We explored the characteristics and motivations of people who, having obtained their genetic or genomic data from Direct-To-Consumer genetic testing (DTC-GT) companies, voluntarily decide to share them on the publicly accessible web platform openSNP. The study is the first attempt to describe open data sharing activities undertaken by individuals without institutional oversight. In the paper we provide a detailed overview of the distribution of the demographic characteristics and motivations of people engaged in genetic or genomic open data sharing. The geographical distribution of the respondents showed the USA as dominant. There was no significant gender divide, the age distribution was broad, educational background varied and respondents with and without children were equally represented. Health, even though prominent, was not the respondents’ primary or only motivation to be tested. As to their motivations to openly share their data, 86.05% indicated wanting to learn about themselves as relevant, followed by contributing to the advancement of medical research (80.30%), improving the predictability of genetic testing (76.02%) and considering it fun to explore genotype and phenotype data (75.51%).

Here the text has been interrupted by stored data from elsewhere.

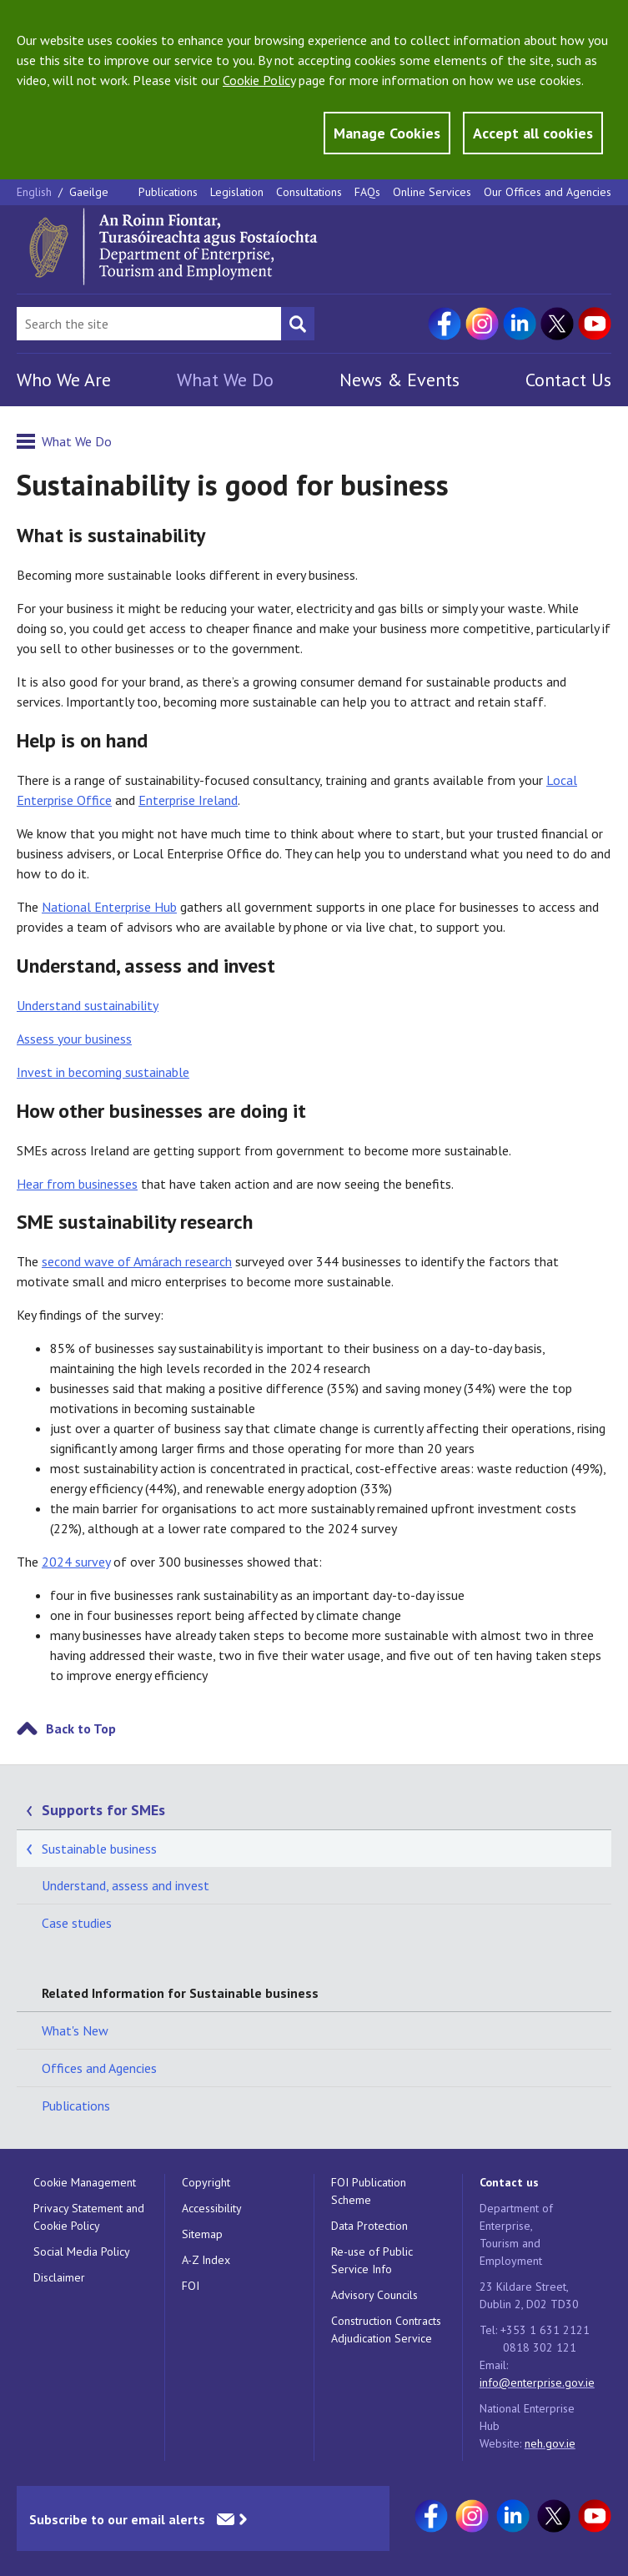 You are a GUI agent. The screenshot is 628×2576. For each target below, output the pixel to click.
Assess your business (74, 1038)
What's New (75, 2030)
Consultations (309, 191)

Whereas most respondents were well aware of the privacy risks of their involvement in open genetic data sharing and considered the possibility of direct, personal repercussions troubling, they estimated the risk of this happening to be negligible. Our findings highlight the diversity of DTC-GT consumers who decide to openly share their data. Instead of focusing exclusively on health-related aspects of genetic testing and data sharing, our study emphasizes the importance of taking into account benefits and risks that stretch beyond the health spectrum. Our results thus lend further support to the call for a broader and multi-faceted conceptualization of genomic utility.